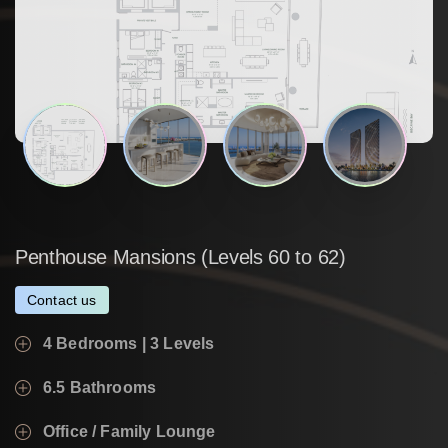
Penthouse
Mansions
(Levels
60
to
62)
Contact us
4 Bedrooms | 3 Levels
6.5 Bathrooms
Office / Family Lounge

####

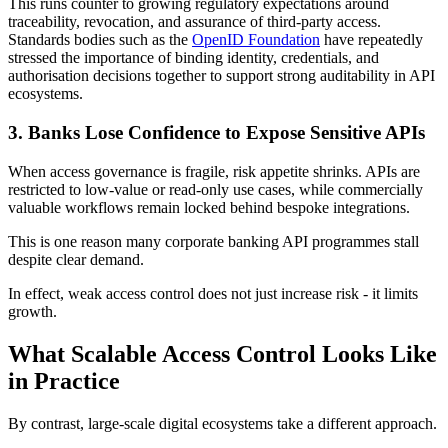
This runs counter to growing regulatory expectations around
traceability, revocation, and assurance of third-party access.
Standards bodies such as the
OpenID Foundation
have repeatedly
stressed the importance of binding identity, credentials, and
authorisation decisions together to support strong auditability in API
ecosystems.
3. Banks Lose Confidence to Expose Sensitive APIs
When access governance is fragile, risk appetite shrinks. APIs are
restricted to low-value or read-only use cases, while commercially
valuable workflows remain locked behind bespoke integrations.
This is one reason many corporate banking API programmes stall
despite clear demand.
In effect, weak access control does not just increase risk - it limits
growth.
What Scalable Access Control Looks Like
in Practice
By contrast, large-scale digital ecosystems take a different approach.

####

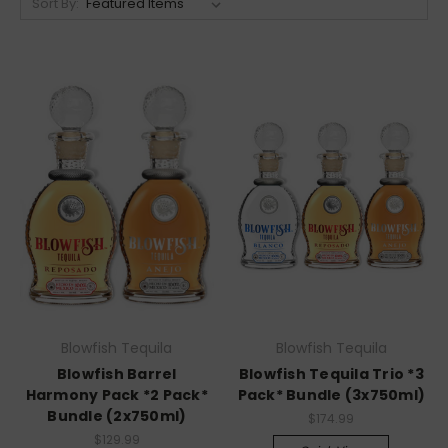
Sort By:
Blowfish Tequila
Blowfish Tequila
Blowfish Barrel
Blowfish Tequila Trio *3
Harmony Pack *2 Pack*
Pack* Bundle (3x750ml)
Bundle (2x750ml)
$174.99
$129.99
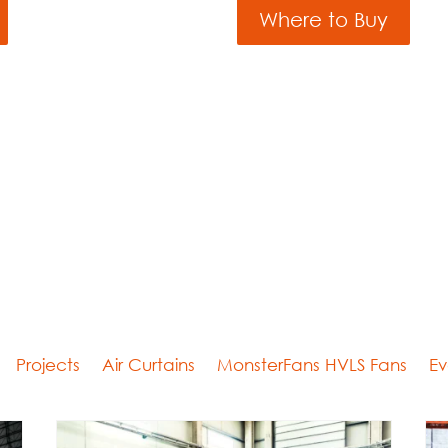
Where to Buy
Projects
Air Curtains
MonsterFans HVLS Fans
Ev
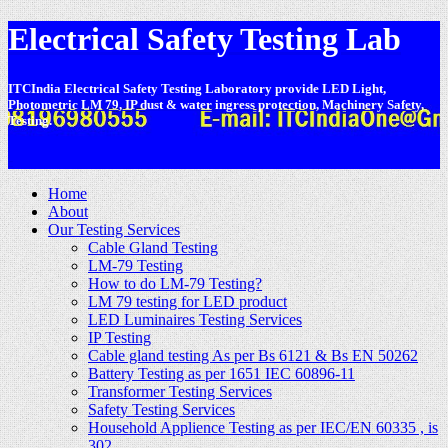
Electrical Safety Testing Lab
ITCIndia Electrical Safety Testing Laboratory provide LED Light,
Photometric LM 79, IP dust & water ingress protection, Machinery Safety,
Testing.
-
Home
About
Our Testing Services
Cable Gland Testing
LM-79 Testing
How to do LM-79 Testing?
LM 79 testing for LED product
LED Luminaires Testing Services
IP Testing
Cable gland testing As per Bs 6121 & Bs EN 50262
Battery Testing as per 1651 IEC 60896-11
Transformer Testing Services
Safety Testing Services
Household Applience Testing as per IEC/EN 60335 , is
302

####

§ **REQUIRED ACTION**: Take every line above that includes "Services" and list it.

§ **EXPECTED OUTPUT**:
Our Testing Services
LED Luminaires Testing Services
Transformer Testing Services
Safety Testing Services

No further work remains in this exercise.